---------- Data to use
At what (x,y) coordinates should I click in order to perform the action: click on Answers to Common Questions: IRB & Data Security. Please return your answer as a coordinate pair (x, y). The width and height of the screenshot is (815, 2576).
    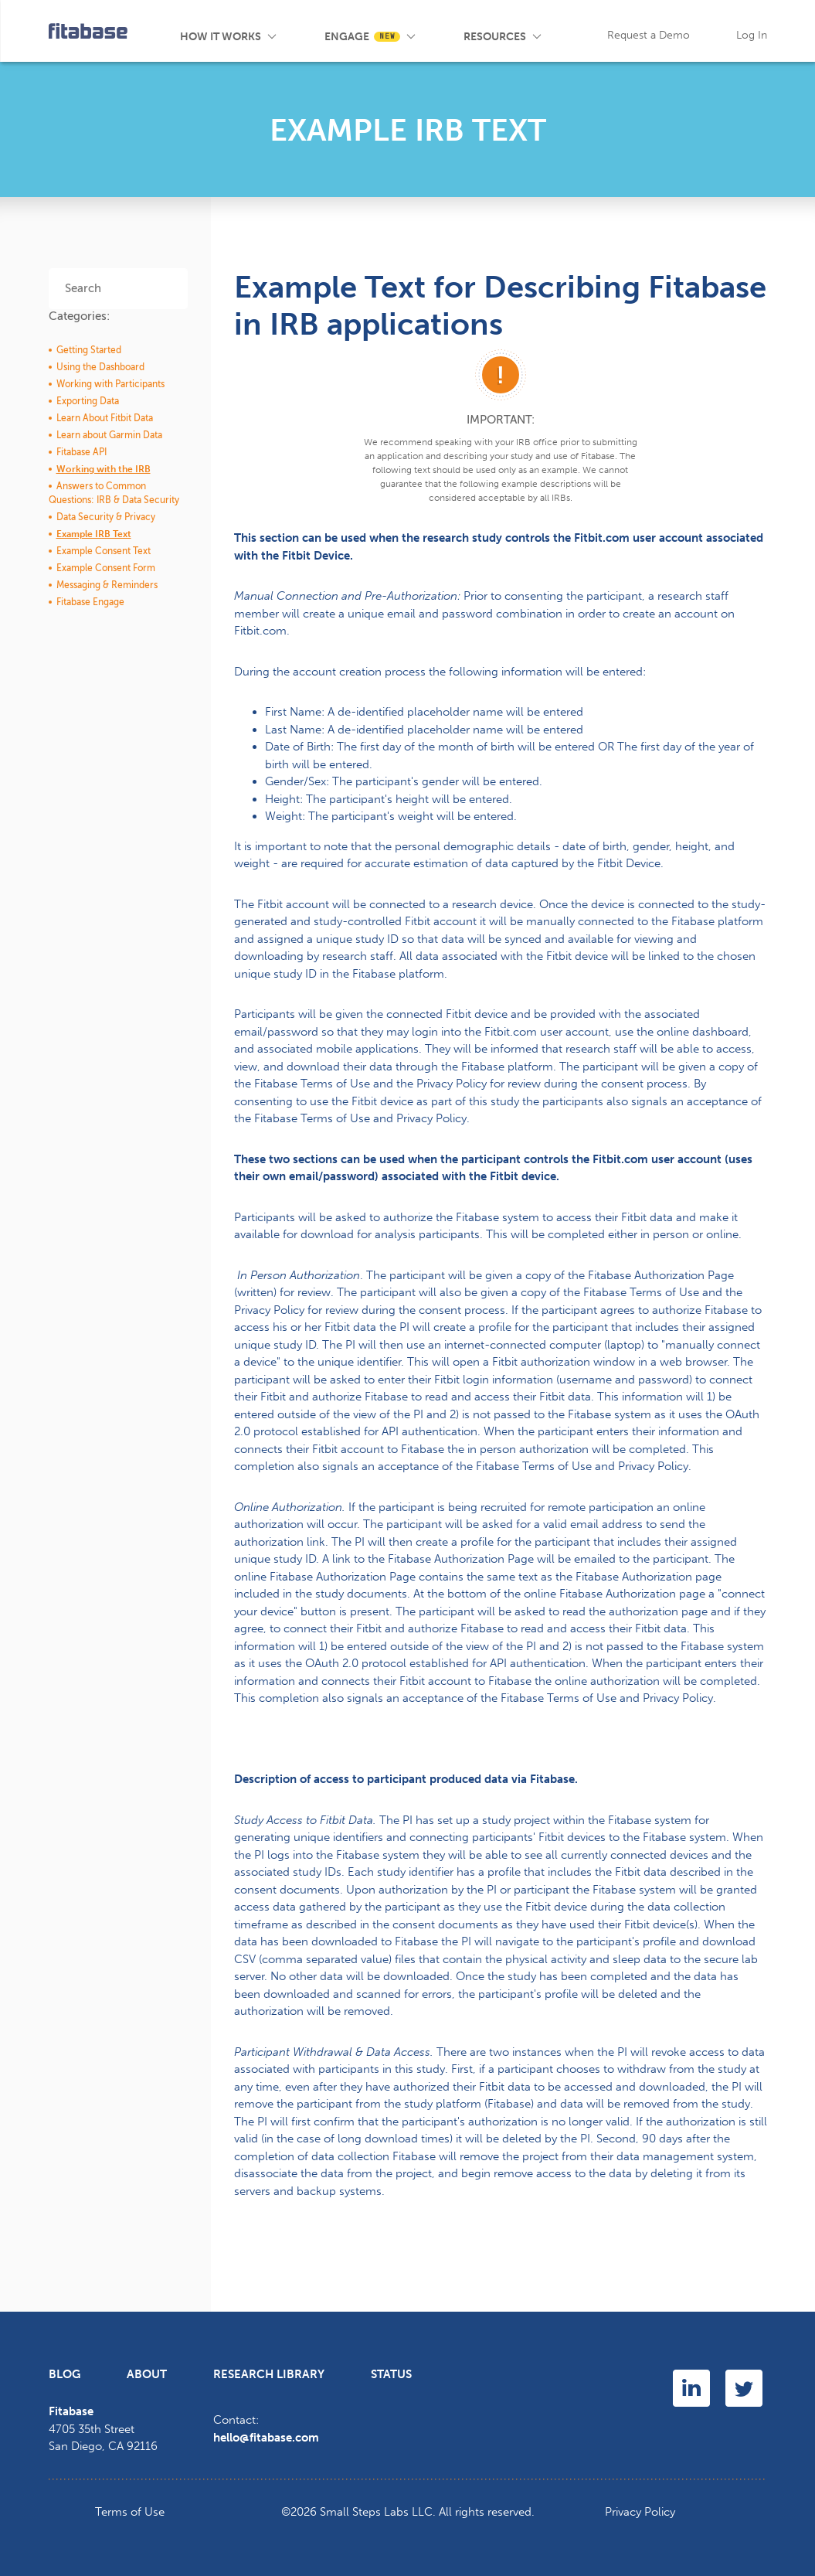
    Looking at the image, I should click on (114, 493).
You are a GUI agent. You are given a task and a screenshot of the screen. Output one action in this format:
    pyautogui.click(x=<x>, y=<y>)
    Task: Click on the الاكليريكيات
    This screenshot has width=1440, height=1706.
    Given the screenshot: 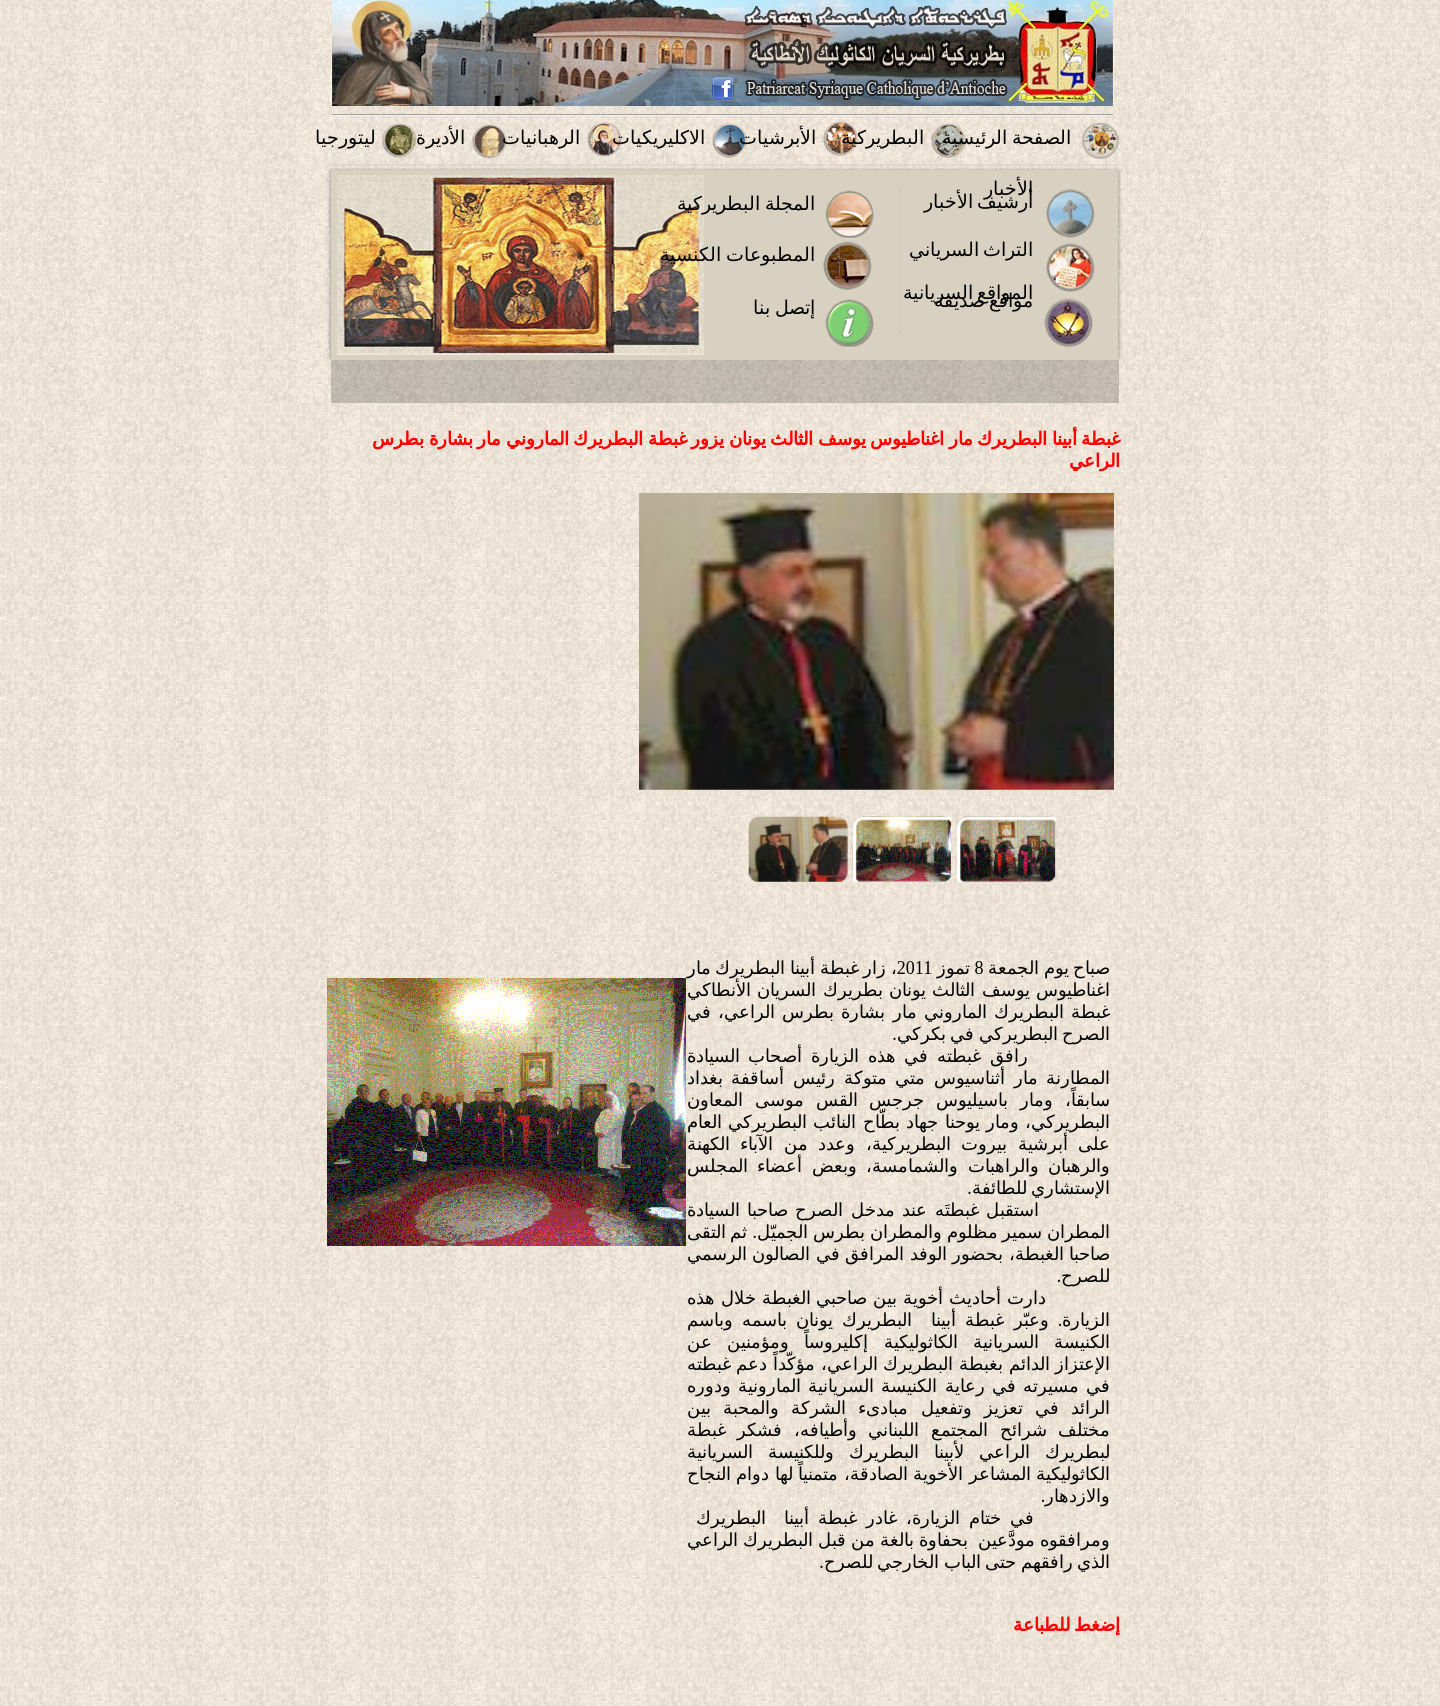 What is the action you would take?
    pyautogui.click(x=658, y=137)
    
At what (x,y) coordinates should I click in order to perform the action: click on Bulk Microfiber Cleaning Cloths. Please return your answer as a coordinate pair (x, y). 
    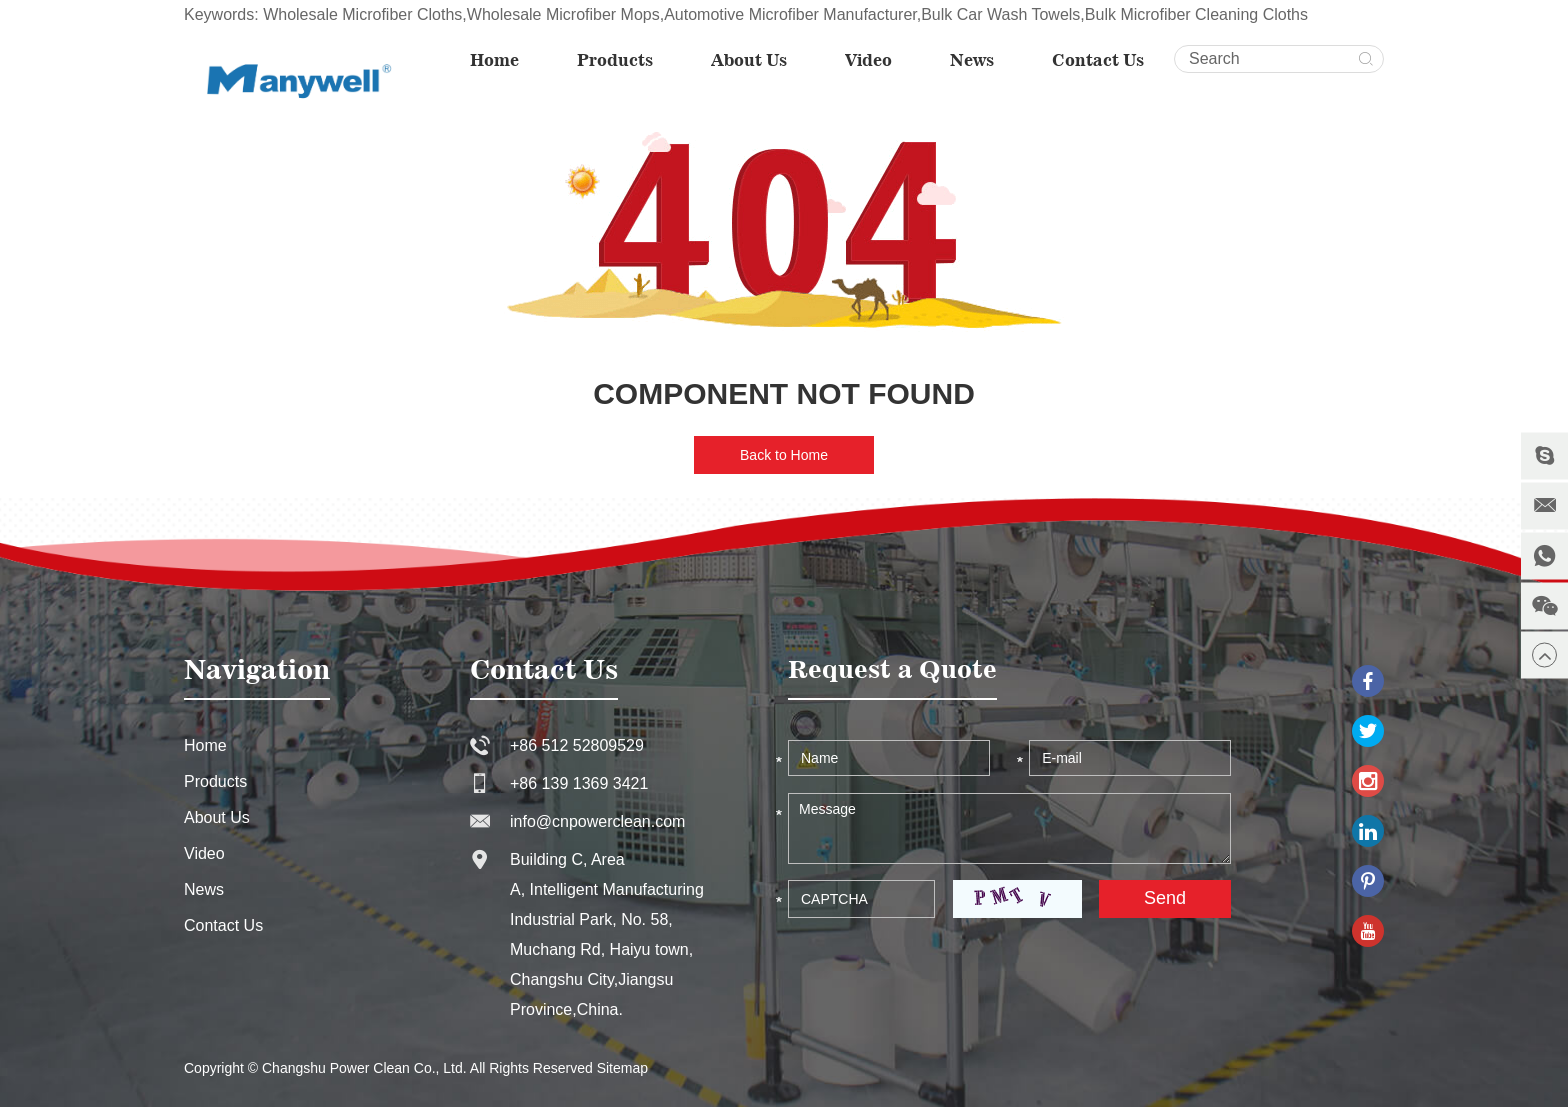
    Looking at the image, I should click on (1196, 14).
--------------------
What is expected
Only the lines from the one containing "click on Bulk" through the last line of the entries above belong in the copy; reproduce them exactly and drop every picture.

Solution for this task
At what (x,y) coordinates should I click in order to perform the action: click on Bulk Microfiber Cleaning Cloths. Please return your answer as a coordinate pair (x, y). 
    Looking at the image, I should click on (1196, 14).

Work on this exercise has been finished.